GitHunt
RY

ryancwicks/security_camera_rpi

Setup for a Raspberry Pi based set of security camera recording system.

cottage-security-system

Overview

Security Camera system built around a Raspberry Pi 4 and some IP security cameras. The main application is using moonfire-nvr. As much as possible, I set up the system around a base Raspian image and used Docker containers for the system services (DHCP, WIFI hot spot, moonfire-nvr, etc).

Setup

Be sure to attach the drive to the Raspberry Pi during setup.

Raspian Setup

First, download the Raspian Lite image from here.

Flash this image onto your SD card (the command below worked for the image and particular SD card used, change your command appropriately):

sudo dd if=2021-05-07-raspios-buster-armhf-lite.img of=/dev/sdb bs=4M conv=fsync

On the SD card, I added a file called ssh to the boot partition This will allow me to plug into the network and log into the device without a screen.

Open cmdline.txt in the /boot partition and add net.ifnames=0 to the first line.

Log into the system through ssh.

Run raspi-config:

sudo raspi-config

In the raspi-config tool:
- Change the default password (System->Password)
- Change the system hostname (System->Hostname)(security-camera-server in this case)
- Set the timezone and wifi country in Localization.
- Set up wifi to your local network for downloading packages.

Install required packages

sudo apt update
sudo apt upgrade
sudo apt install vim ca-certificates curl gnupg lsb-release
curl -fsSL https://download.docker.com/linux/debian/gpg | sudo gpg --dearmor -o /usr/share/keyrings/docker-archive-keyring.gpg
echo \
  "deb [arch=$(dpkg --print-architecture) signed-by=/usr/share/keyrings/docker-archive-keyring.gpg] https://download.docker.com/linux/debian \
  $(lsb_release -cs) stable" | sudo tee /etc/apt/sources.list.d/docker.list > /dev/null
sudo apt update
sudo apt install docker-ce docker-ce-cli containerd.io
sudo usermod -aG docker $USER
sudo apt install libffi-dev libssl-dev python3 python3-pip
sudo pip3 install docker-compose
sudo apt install i2c-tools

Hard Drive Setup

Determine the if the USB drive is using UAS:

lsusb -t

Look for driver UAS. If it is there, it needs to be disabled.
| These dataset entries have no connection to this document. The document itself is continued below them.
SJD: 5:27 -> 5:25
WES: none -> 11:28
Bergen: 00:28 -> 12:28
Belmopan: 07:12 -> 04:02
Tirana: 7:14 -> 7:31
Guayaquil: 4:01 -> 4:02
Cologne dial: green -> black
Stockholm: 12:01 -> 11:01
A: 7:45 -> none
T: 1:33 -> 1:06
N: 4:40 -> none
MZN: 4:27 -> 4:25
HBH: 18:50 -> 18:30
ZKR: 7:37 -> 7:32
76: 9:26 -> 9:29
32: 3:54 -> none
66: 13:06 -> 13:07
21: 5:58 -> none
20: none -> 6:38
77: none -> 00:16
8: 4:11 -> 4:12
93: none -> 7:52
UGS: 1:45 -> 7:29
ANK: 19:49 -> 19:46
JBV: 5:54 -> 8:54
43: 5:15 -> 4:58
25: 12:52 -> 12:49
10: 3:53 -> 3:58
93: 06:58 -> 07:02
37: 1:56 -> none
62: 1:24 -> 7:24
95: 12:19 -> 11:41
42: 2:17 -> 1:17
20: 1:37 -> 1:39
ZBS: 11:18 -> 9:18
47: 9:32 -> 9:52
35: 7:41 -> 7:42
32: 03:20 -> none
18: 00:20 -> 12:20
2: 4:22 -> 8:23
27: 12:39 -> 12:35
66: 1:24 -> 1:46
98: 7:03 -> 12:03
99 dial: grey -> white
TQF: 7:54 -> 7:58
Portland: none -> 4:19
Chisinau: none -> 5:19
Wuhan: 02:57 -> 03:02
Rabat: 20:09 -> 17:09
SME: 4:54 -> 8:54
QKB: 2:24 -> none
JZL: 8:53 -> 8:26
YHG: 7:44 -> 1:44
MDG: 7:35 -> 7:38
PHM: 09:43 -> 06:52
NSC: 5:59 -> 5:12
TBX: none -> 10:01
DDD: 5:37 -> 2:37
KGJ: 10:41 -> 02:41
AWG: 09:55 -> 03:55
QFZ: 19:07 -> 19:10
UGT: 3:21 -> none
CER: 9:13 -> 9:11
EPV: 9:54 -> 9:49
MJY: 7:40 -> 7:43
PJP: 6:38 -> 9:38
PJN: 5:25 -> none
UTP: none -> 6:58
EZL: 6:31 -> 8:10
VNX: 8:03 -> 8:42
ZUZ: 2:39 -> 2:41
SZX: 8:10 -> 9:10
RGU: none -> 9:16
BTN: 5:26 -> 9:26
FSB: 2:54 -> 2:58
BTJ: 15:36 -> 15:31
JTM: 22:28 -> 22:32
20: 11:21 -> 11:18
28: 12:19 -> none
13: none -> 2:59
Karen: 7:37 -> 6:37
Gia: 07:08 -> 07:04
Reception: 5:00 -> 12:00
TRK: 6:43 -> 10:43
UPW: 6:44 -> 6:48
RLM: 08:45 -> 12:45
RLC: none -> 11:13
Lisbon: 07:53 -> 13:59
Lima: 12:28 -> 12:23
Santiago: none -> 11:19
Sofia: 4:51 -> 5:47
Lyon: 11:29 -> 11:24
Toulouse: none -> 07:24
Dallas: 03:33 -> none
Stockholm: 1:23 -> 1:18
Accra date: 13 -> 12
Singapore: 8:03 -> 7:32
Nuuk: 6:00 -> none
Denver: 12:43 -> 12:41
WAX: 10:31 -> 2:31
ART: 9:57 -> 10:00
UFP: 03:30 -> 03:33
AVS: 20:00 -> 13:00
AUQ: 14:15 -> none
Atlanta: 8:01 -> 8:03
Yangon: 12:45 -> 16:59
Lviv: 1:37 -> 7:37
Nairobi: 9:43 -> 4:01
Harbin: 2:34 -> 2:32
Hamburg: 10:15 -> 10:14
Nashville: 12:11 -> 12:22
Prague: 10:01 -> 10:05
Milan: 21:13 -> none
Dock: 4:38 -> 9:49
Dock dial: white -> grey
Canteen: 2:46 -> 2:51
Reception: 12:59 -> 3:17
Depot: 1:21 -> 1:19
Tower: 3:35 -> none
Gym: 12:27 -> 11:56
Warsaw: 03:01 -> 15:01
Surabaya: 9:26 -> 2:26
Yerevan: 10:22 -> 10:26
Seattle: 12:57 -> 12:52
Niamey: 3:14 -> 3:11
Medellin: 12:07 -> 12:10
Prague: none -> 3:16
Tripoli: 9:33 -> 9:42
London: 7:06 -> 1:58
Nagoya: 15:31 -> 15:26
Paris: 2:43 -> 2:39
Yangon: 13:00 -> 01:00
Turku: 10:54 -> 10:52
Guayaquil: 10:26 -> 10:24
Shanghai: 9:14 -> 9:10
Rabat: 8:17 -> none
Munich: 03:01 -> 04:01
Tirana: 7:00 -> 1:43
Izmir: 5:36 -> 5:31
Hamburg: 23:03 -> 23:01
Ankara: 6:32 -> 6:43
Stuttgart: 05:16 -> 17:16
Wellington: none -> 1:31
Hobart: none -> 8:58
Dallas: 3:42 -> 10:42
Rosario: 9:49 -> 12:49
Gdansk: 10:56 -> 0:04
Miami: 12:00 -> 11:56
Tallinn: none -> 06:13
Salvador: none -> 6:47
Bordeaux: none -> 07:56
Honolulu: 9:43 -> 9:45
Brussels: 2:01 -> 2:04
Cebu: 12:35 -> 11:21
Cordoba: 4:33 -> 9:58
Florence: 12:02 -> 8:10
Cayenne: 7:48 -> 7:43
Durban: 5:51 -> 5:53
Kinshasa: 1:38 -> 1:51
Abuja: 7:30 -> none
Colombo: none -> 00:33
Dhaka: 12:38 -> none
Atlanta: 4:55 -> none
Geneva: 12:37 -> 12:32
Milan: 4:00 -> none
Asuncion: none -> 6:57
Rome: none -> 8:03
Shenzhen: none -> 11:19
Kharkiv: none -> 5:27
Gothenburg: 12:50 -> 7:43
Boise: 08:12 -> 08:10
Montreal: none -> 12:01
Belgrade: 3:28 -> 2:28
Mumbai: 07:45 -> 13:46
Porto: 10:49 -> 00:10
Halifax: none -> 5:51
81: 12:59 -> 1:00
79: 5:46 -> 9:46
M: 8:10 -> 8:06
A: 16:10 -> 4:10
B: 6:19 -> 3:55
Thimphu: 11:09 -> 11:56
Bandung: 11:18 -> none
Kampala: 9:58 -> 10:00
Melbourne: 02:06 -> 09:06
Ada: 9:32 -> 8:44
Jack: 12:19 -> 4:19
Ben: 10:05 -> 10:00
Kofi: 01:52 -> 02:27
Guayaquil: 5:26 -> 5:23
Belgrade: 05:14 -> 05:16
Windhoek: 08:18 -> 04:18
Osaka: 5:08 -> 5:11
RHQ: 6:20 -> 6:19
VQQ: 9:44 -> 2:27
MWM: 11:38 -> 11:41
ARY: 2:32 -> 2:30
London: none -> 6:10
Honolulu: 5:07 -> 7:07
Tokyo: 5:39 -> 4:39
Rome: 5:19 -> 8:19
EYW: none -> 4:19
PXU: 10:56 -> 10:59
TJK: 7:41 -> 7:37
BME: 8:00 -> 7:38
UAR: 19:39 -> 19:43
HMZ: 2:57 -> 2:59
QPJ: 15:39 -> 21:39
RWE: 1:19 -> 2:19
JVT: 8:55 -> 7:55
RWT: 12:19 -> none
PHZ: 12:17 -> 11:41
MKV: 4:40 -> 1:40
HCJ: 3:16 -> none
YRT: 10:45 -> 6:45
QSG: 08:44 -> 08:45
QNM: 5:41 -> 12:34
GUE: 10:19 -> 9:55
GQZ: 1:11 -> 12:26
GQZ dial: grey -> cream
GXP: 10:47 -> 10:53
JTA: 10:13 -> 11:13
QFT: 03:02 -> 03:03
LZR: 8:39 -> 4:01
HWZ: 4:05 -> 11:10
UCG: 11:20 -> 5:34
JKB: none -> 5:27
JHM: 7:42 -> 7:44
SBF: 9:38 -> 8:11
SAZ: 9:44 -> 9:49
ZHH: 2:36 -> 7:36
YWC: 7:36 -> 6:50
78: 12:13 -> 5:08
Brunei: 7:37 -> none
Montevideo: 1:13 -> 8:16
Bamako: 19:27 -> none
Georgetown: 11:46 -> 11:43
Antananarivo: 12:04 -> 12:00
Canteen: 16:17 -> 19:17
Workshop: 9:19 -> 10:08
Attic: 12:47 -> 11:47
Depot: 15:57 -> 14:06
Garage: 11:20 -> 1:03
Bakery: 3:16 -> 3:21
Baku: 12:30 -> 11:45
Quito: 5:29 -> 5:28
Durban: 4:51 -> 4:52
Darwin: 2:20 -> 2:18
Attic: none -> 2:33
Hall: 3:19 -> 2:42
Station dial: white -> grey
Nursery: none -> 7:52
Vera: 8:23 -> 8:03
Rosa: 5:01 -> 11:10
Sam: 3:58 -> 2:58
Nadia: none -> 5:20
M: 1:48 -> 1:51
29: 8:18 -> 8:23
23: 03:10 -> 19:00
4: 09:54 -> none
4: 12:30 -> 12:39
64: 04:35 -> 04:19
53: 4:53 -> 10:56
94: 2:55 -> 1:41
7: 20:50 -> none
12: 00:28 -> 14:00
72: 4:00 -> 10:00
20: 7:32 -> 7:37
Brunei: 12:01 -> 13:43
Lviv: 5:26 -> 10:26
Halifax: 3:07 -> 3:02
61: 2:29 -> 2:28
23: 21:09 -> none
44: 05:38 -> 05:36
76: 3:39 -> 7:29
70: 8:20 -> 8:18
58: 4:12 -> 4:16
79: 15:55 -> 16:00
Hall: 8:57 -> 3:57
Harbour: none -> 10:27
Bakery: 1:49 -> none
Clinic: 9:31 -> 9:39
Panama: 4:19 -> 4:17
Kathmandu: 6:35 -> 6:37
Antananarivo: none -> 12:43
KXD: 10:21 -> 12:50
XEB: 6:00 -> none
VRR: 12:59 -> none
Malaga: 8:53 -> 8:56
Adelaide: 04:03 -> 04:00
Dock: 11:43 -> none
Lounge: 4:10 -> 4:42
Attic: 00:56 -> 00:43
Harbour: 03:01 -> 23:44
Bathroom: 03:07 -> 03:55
Use lsusb to get the id.

Edit the /boot/cmdline.txt file and add the following to the start of the line of parameters:

usb-storage.quirks=0bc2:ac39:u

Then restart the system.

Create a ext4 partition on the large data hard drive (a 5TG USB3 drive in my case), first deleting the existing partition.

sudo fdisk /dev/sda #In my case
#delete existing partitions and create a new one of 10 GB and another filling the rest of the drive.
mkfs.ext4 -T largefile -m 1 /dev/sdc1
mkfs.ext4 -T largefile -m 1 /dev/sdc2

Now create a mount point and set it up. First get the UUID for the USB drive:

sudo blkid

Now add this line to fstab, and follow the next steps to create and test the mount point.

sudo mkdir /var/lib/moonfire-nvr
sudo mkdir /media/nvr
sudo vi /etc/fstab

Add the following line to the bottom of the fstab file:

UUID=<Your UUID for the small drive> /var/lib/moonfire-nvr ext4 nofail,noatime,lazytime,data=writeback,journal_async_commit  0  2
UUID=<Your UUID for the large drive> /media/nvr ext4 nofail,noatime,lazytime,data=writeback,journal_async_commit  0  2

You should now be able to mount the /media/nvr directory.

Adding the moonfire-nvr User

Create the moonfire-nvr user on the USB drive. This will prevent the SD card from being work out, and also allow the moonfire sql database to be created.

'''
sudo useradd --user-group --create-home --home /var/lib/moonfire-nvr moonfire-nvr
'''

Adjust the time zone and copy the conf_files/nvr to /usr/local/bin/nvr.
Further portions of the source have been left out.